- Task prompt
Return all lines below containing the word "მანქანების".

(Page-level text extractions)
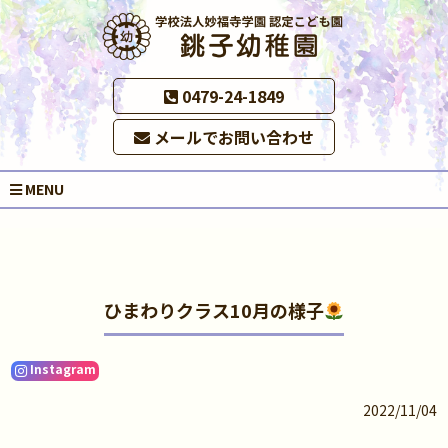
0479-24-1849
メールでお問い合わせ
MENU
ひまわりクラス10月の様子
Instagram
2022/11/04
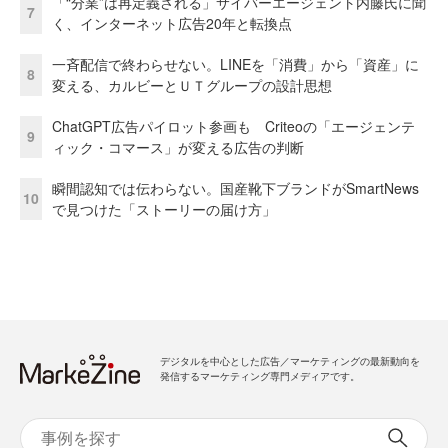
「“分業”は再定義される」サイバーエージェント内藤氏に聞
7
く、インターネット広告20年と転換点
一斉配信で終わらせない。LINEを「消費」から「資産」に
8
変える、カルビーとＵＴグループの設計思想
ChatGPT広告パイロット参画も Criteoの「エージェンテ
9
ィック・コマース」が変える広告の判断
瞬間認知では伝わらない。国産靴下ブランドがSmartNews
10
で見つけた「ストーリーの届け方」
デジタルを中心とした広告／マーケティングの最新動向を
発信するマーケティング専門メディアです。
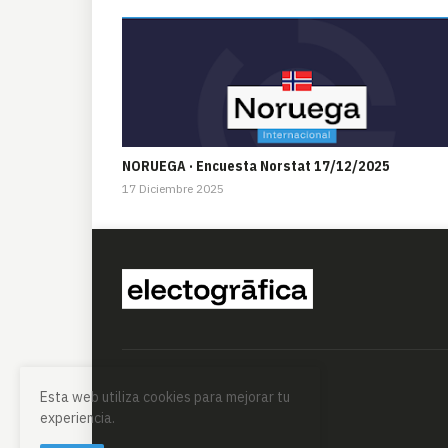
NORUEGA · Encuesta Norstat 17/12/2025
17 Diciembre 2025
Esta web utiliza cookies para mejorar tu
experiencia.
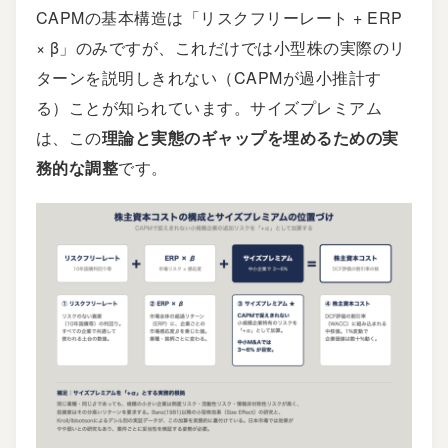
CAPMの基本構造は「リスクフリーレート + ERP
× β」のみですが、これだけでは小型株の実際のリ
ターンを説明しきれない（CAPMが過小推計す
る）ことが知られています。サイズプレミアム
は、この
理論と実態のギャップを埋めるための実
務的な調整
です。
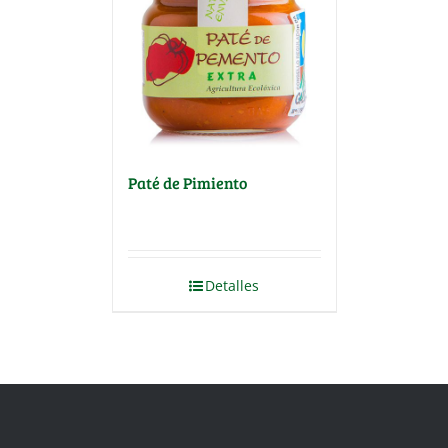
Paté de Pimiento
Detalles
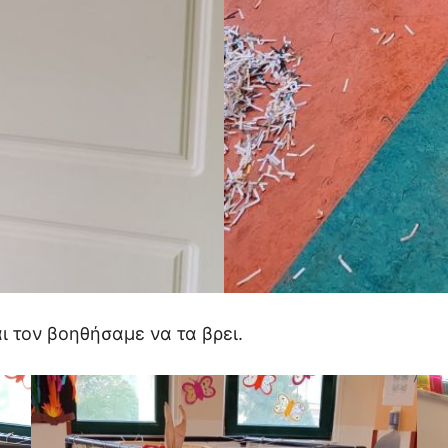
ι τον βοηθήσαμε να τα βρει.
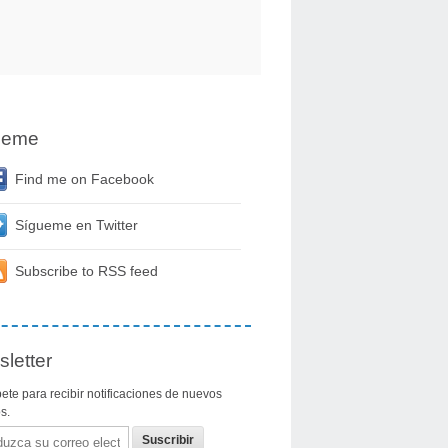
ueme
Find me on Facebook
Sígueme en Twitter
Subscribe to RSS feed
letter
ete para recibir notificaciones de nuevos
os.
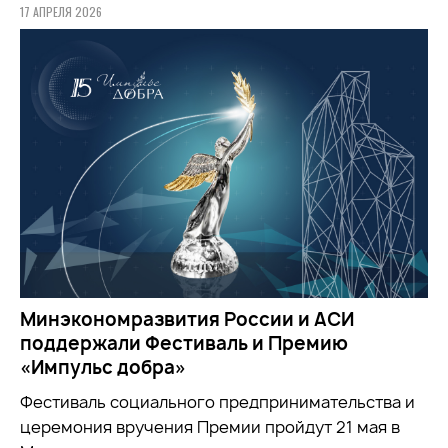
17 АПРЕЛЯ 2026
Минэкономразвития России и АСИ
поддержали Фестиваль и Премию
«Импульс добра»
Фестиваль социального предпринимательства и
церемония вручения Премии пройдут 21 мая в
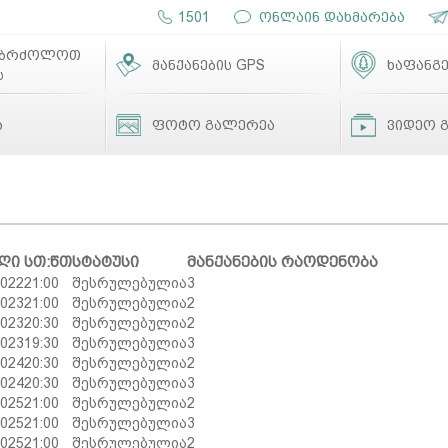
1501
ონლაინ დახმარება
ებრძოლოთ
მანქანების GPS
ხაფანგე
ს
ა
ფოტო გალერეა
ვიდეო 
ღი
სთ:წთ
სტატუსი
მანქანების რაოდენობა
2022
21:00
შესრულებულია
3
2023
21:00
შესრულებულია
2
2023
20:30
შესრულებულია
2
2023
19:30
შესრულებულია
3
2024
20:30
შესრულებულია
2
2024
20:30
შესრულებულია
3
2025
21:00
შესრულებულია
2
2025
21:00
შესრულებულია
3
2025
21:00
შესრულებულია
2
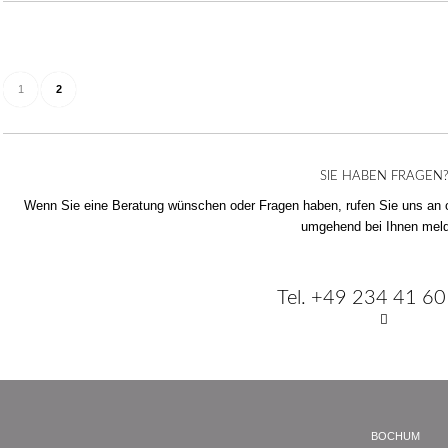
1
2
SIE HABEN FRAGEN
Wenn Sie eine Beratung wünschen oder Fragen haben, rufen Sie uns an o
umgehend bei Ihnen mel
Tel. +49 234 41 60
BOCHUM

- Response box
მანქანების GPS
მანქანების რაოდენობა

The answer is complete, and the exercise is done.